I think you'll need to make S3 look like a file system to make this work. On Linux it is common to use FUSE to build adapters like that. Here are some projects to present S3 as a local filesystem. I haven't tried any of those, but it seems like the way to go.

Sync with S3 with s3cmd, but not re-download files that only changed name

I'm syncing a bunch of files between my computer and Amazon S3. Say a couple of the files change name, but their content is still the same. Do I have to have the local file removed by s3cmd and then the "new" file re-downloaded, just because it has a new name? Or is there any other way of checking for changes?

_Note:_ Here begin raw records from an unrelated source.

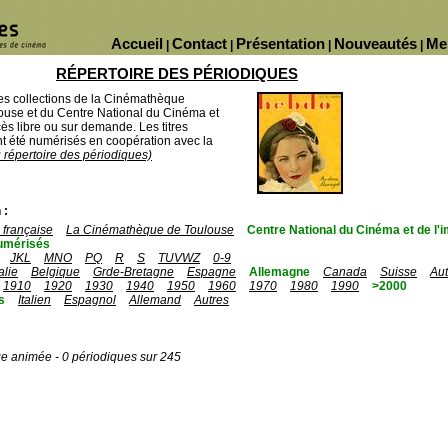
Accueil
Contact
Présentation
Nouveautés
Me
|
|
|
|
RÉPERTOIRE DES PÉRIODIQUES
des collections de la Cinémathèque
ouse et du Centre National du Cinéma et
ès libre ou sur demande. Les titres
 été numérisés en coopération avec la
u répertoire des périodiques)
 :
française
La Cinémathèque de Toulouse
Centre National du Cinéma et de l
umérisés
JKL
MNO
PQ
R
S
TUVWZ
0-9
talie
Belgique
Grde-Bretagne
Espagne
Allemagne
Canada
Suisse
Aut
1910
1920
1930
1940
1950
1960
1970
1980
1990
>2000
s
Italien
Espagnol
Allemand
Autres
ge animée - 0 périodiques sur 245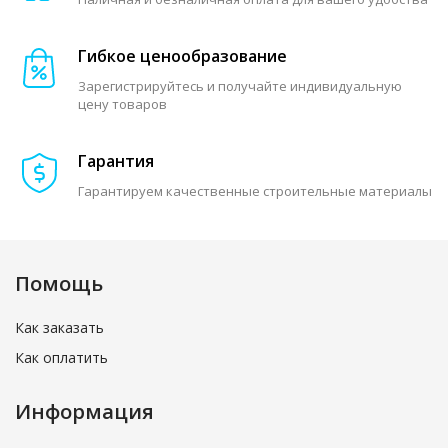
Гибкое ценообразование
Зарегистрируйтесь и получайте индивидуальную
цену товаров
Гарантия
Гарантируем качественные строительные материалы
Помощь
Как заказать
Как оплатить
Информация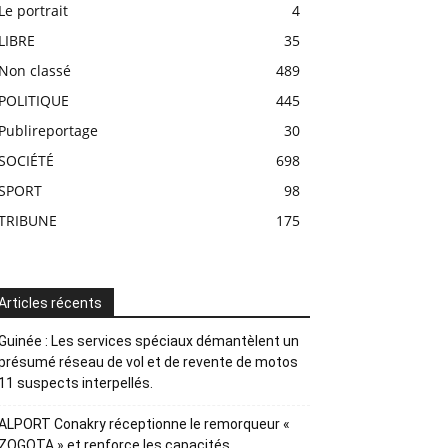
Le portrait
4
LIBRE
35
Non classé
489
POLITIQUE
445
Publireportage
30
SOCIÉTÉ
698
SPORT
98
TRIBUNE
175
Articles récents
Guinée : Les services spéciaux démantèlent un
présumé réseau de vol et de revente de motos
11 suspects interpellés.
ALPORT Conakry réceptionne le remorqueur «
ZOGOTA » et renforce les capacités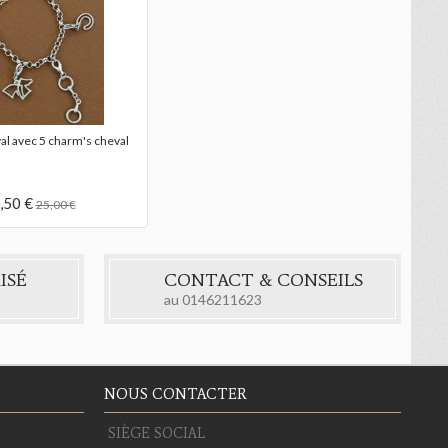
al avec 5 charm's cheval
,50 €
25,00 €
ISÉ
CONTACT & CONSEILS
au
0146211623
NOUS CONTACTER
SIÈGE SOCIAL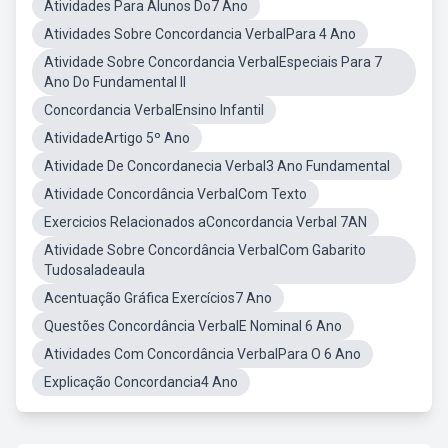
Atividades Para Alunos Do7 Ano
Atividades Sobre Concordancia VerbalPara 4 Ano
Atividade Sobre Concordancia VerbalEspeciais Para 7
Ano Do Fundamental II
Concordancia VerbalEnsino Infantil
AtividadeArtigo 5º Ano
Atividade De Concordanecia Verbal3 Ano Fundamental
Atividade Concordância VerbalCom Texto
Exercicios Relacionados aConcordancia Verbal 7AN
Atividade Sobre Concordância VerbalCom Gabarito
Tudosaladeaula
Acentuação Gráfica Exercícios7 Ano
Questões Concordância VerbalE Nominal 6 Ano
Atividades Com Concordância VerbalPara O 6 Ano
Explicação Concordancia4 Ano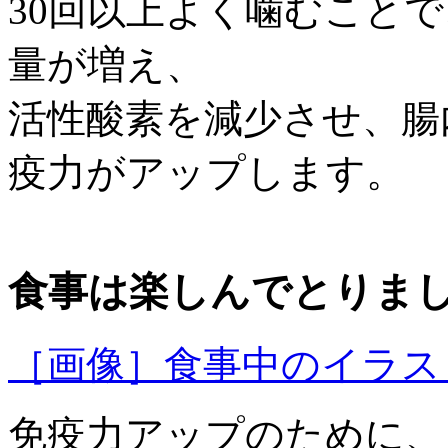
30回以上よく噛むこと
量が増え、
活性酸素を減少させ、腸
疫力がアップします。
食事は楽しんでとりま
［画像］食事中のイラスト(2
免疫力アップのために、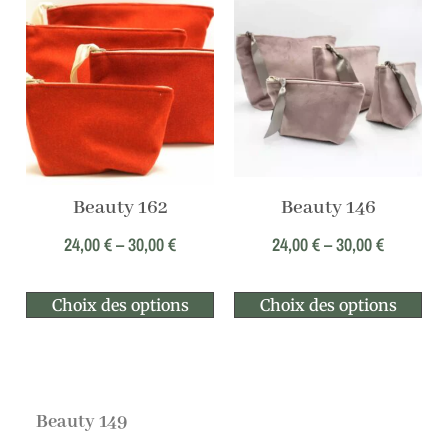
Beauty 162
Beauty 146
24,00
€
–
30,00
€
24,00
€
–
30,00
€
Choix des options
Choix des options
Beauty 149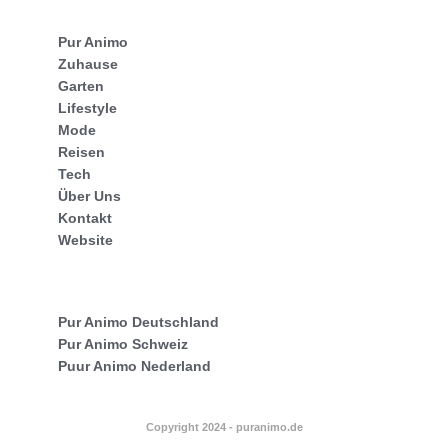
Pur Animo
Zuhause
Garten
Lifestyle
Mode
Reisen
Tech
Über Uns
Kontakt
Website
Pur Animo Deutschland
Pur Animo Schweiz
Puur Animo Nederland
Copyright 2024 - puranimo.de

I would like s3cmd to, in that case, simply change the name of the local file in accordance with the new name on the server.
s3cmd upstream (github.com/s3tools/s3cmd master branch) and 1.5.0-rc1 latest published version, can figure this out, if you used a recent version to put the file into S3 in the first place that used the --preserve option to store the md5sum of each file. Using the md5sums, it knows that you have a duplicate (even if renamed) file locally, and won't re-download it, but instead will do a local copy (or hardlink) from the file system name to the name from S3.

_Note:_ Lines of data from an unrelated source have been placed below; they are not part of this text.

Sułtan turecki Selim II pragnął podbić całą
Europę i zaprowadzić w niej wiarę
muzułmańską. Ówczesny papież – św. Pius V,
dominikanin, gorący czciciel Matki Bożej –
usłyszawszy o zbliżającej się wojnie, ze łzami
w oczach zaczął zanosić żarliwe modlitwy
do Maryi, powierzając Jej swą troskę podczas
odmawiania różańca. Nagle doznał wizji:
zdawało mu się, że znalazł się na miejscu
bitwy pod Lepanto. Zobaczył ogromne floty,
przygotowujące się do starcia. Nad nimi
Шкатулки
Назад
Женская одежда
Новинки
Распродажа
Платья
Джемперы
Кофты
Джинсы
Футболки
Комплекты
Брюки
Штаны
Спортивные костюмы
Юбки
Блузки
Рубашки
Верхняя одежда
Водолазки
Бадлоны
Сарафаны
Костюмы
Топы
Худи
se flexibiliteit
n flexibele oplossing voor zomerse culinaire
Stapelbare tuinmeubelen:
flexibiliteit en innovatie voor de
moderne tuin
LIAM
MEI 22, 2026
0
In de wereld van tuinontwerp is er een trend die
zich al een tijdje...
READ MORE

Exclude folders for s3cmd sync

I am using s3cmd and i would like to know how to exclude all folders within a bucket and just sync the bucket root.
for example
bucket
folder/two/
folder/two/file.jpg
get.jpg
with the sync i just want it to sync the get.jpg and ignore the folder and its contents.
s3cmd --config sync s3://s3bucket (only sync root) local/
If someone could help that would be amazing i have already tried the --exclude but not sure how to use it in this situation?
You should indeed use the --exclude option. If you want to sync every file on the root but not the folders, you should try :
s3cmd --exclude="/*/*" sync local/ s3://s3bucket
Keep in mind that a folder doesn't really exist on S3. What seems to be a file file in a folder folder is just a file named folder/file! So you just have to exclude file with the pattern /*/*.
As mentioned by #physiocoder excluding a folder is done the following way:
s3cmd --exclude 'foldername/*'
So that is different from the question but I landed on this page due to its title.

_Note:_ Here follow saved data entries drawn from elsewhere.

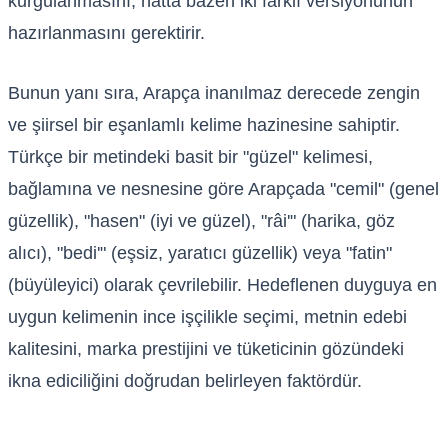
kurgulanmasını, hatta bazen iki farklı versiyonunun
hazırlanmasını gerektirir.
Bunun yanı sıra, Arapça inanılmaz derecede zengin
ve şiirsel bir eşanlamlı kelime hazinesine sahiptir.
Türkçe bir metindeki basit bir "güzel" kelimesi,
bağlamına ve nesnesine göre Arapçada "cemil" (genel
güzellik), "hasen" (iyi ve güzel), "râi'" (harika, göz
alıcı), "bedi'" (eşsiz, yaratıcı güzellik) veya "fatin"
(büyüleyici) olarak çevrilebilir. Hedeflenen duyguya en
uygun kelimenin ince işçilikle seçimi, metnin edebi
kalitesini, marka prestijini ve tüketicinin gözündeki
ikna ediciliğini doğrudan belirleyen faktördür.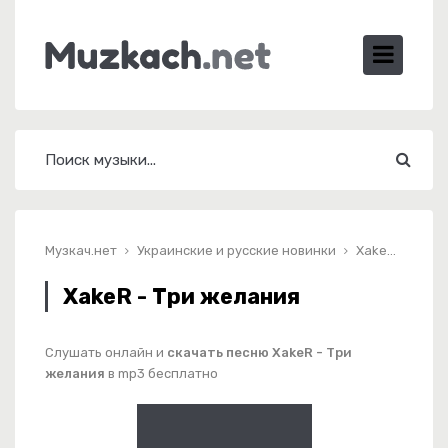
Музкач.нет
Украинские и русские новинки
XakeR - Три желания
XakeR - Три желания
Слушать онлайн и
скачать песню XakeR - Три
желания
в mp3 бесплатно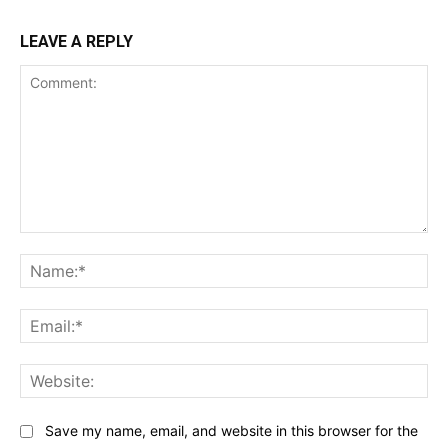
LEAVE A REPLY
Comment:
Na
Ema
Web
Save my name, email, and website in this browser for the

Moving many files in the same bucket

I've got 200k files in a bucket which I need to move into a sub folder within the same bucket, whats the best approach?
I recently encountered the same problem. I solved it using the command line API.
http://docs.aws.amazon.com/cli/latest/index.html
http://docs.aws.amazon.com/cli/latest/reference/s3/mv.html
aws s3 mv s3://BUCKETNAME/myfolder/photos/ s3://BUCKETNAME/myotherfolder/photos/ --recursive
I had a need for the objects to be publicly viewable, so I added the --acl public-read option.
Recently was able to do this with one command. Went much faster than individual requests for each file too.
Running a snippet like this:
aws s3 mv s3://bucket-name/ s3://bucket-name/subfolder --recursive --exclude "*" --include "*.txt"
Use the --include flag to selectively pick up the files you want
There is no 'Rename' operation though it would be great if there was.
Instead, you need to loop through each item that you want to rename, perform a copy to a new object and then a delete on the old object.
http://docs.amazonwebservices.com/AmazonS3/latest/API/RESTObjectCOPY.html
http://docs.amazonwebservices.com/AmazonS3/latest/API/RESTObjectDELETE.html
Note: for simplistic purposes I'm assuming you don't have versioning enabled on your bucket.
I had this same problem and I ended up using aws s3 mv along with a bash for loop.
I did aws ls bucket_name to get all of the files in the bucket. Then I decided which files I wanted to move and added them to file_names.txt.
Then I ran the following snippet to move all of the files:
for f in $(cat file_names.txt)
do
aws s3 mv s3://bucket-name/$f s3://bucket-name/subfolder/$f
done
if your files are in a folder, you can use s3cmd tool
s3cmd cp --recursive s3://bucket/folder/ s3://bucket/sub_folder/
Ps: I'm assuming you have already installed and configured s3cmd
The below script works perfectly to me without any issues
for i in `cat s3folders`
do
aws s3 mv s3://Bucket_Name/"$i"/ s3://Another_Bucket_Name/ --recursive
done
It also delete the empty folder from source once the files moved to the target.